A reprodução in vitro era de facto uma velha ambição da humanidade e a angústia perante o desconhecido fazia com que este cenário fosse encarado como algo de temível, longínquo, apenas alcançável por uma entidade superior e necessariamente má, tão fortes seriam os poderes na sua posse.
No entanto, a realidade ultrapassou a ficção e, 562 anos mais cedo do que Huxley previu (mas infelizmente 15 anos após a sua morte), foi mesmo possível concretizar o que até então parecia impossível: contra tudo e contra todos, perante o cepticismo geral e os medos de muitos, em Inglaterra, em 1978, Patrick Steptoe e Robert Edwards conseguiram o nascimento de uma criança após a realização de um tratamento de fecundação in vitro.

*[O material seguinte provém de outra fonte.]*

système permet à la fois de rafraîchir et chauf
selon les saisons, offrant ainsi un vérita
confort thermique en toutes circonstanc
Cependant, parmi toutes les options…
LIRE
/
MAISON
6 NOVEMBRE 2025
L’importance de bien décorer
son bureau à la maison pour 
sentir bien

Foi uma pedrada no charco, conseguida após anos de trabalho duma pequena equipa subfinanciada e quase solitária, criticada por muitos e completamente fora do star system dos investigadores da época.
Eram tempos em que tudo faltava: quando Edwards e Steptoe começaram a trabalhar nas suas tentativas de desenvolver a fecundação in vitro não existiam medicamentos adequados ao processo de estimulação ovárica, não se conhecia completamente o efeito de alguns dos poucos fármacos que existiam à época, não existiam catéteres apropriados para transferir embriões, os métodos analíticos necessários para aferir a concentração urinária ou sérica das várias hormonas envolvidas no processo de ovulação eram quase inexistentes, os meios de cultura e as condições laboratoriais eram absolutamente primários e nem sequer existiam testes de gravidez que permitissem conhecer imediatamente o resultado dos tratamentos!
Como também estávamos numa época em que as ecografias obstétricas ou não existiam ou estavam ainda a dar os primeiros passos, ninguém sabia verdadeiramente o que é que se estava a passar no útero de Lesley Brown, a primeira mãe de uma criança nascida por fecundação in vitro. Havia o receio de se estarem a criar monstros ou crianças com anomalias graves e, como se poderá pensar, o conservadorismo religioso encarava esta situação com o maior cepticismo. A própria universidade de Cambridge, a que Edwards e Steptoe estavam ligados, não encarava esta linha de investigação com bons olhos e por isso deslocalizou-os para Oldham, o que seria mais ou menos equivalente ao que sucederia se uma grande descoberta da Universidade de Coimbra fosse na realidade obtida em Condeixa.
Louise Brown, a menina que a 25 de Julho de 1978 se tornou na primeira criança a nível mundial nascida após a realização de um tratamento de fecundação in vitro, foi concebida após um tratamento em ciclo natural (isto é, sem estimulação ovárica), do qual resultou um único óvulo, que foi inseminado e transferido para o útero de Lesley Brown, uma inglesa de 30 anos com ambas as trompas obstruídas e uma história de mais de 9 anos de infertilidade. Quatro anos mais tarde, Lesley deu à luz uma segunda criança, Natalie Brown, na sequência de novo tratamento de fecundação in vitro. Em 1999 Natalie tornou-se na primeira criança nascida após fecundação in vitro a ser, ela própria, mãe de uma criança: aos 17 anos Natalie foi mãe de Casey, uma menina nascida após concepção natural. Era a prova que faltava e o fim do estigma para muitas outras crianças nascidas pelo mesmo método.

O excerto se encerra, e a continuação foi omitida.